In the fourth round the Royals took a college pitcher, selecting Oregon State left-hander Christian Chamberlain with the 105th pick. The 20-year old junior stands at just 5’10’’ but still brings a fastball in the low 90s, occasionally hitting 95. He has a big 12-6 curve and an average change to give him a solid three-pitch mix. The Reno, Nevada native struck out 57 in 42 1⁄3 innings last year with a 3.83 ERA, mostly in relief.
I love some Christian Chamberlain. Smallish frame, but the FB was consistently 90-94 mph this season, along with a filhty curveball. Competitiveness is off the charts good. @Royals @BeaverBaseball https://t.co/z0JkgnOX7Z— Kendall Rogers (@KendallRogers) June 12, 2020
He was dominant this year, striking out 34 in 22 innings, allowing just six hits with an ERA of 0.82. He can struggle with his command with 58 walks in 105 collegiate innings, and some feel he may end up in the pen due to his size. Baseball America ranked him #117 on their board while MLB Pipeline had him #174.

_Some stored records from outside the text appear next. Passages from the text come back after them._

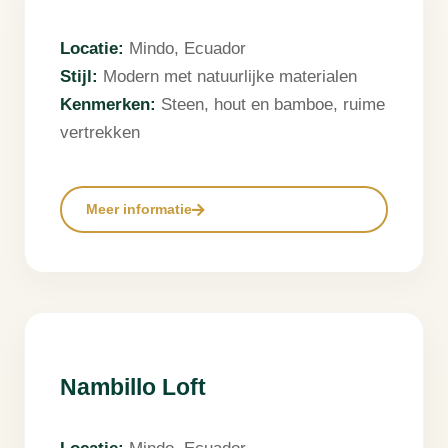
Locatie:
Mindo, Ecuador
Stijl:
Modern met natuurlijke materialen
Kenmerken:
Steen, hout en bamboe, ruime
vertrekken
Meer informatie
❮
❯
Nambillo Loft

In the fifth round, the Royals took another college arm, taking right-handed pitcher Will Klein out of Eastern Illinois University with the 135th pick overall. Klein was a reliever his first two years with a high ERA, but made four starts with a 3.33 ERA this spring.
Standing at 6’5’’, the Bloomington, Indiana native can bring some heat with a mid-90s fastball that can hit 99 on the gun, to go with an above-average curveball. His command can be spotty and some think he profiles as a reliever at the pro level. Baseball America ranked him #204 while MLB Pipeline ranked him #177.
Players that went undrafted are free to sign with any club starting on Sunday, but teams can offer no more than a $20,000 bonus.
How would you grade the Royals’ overall draft?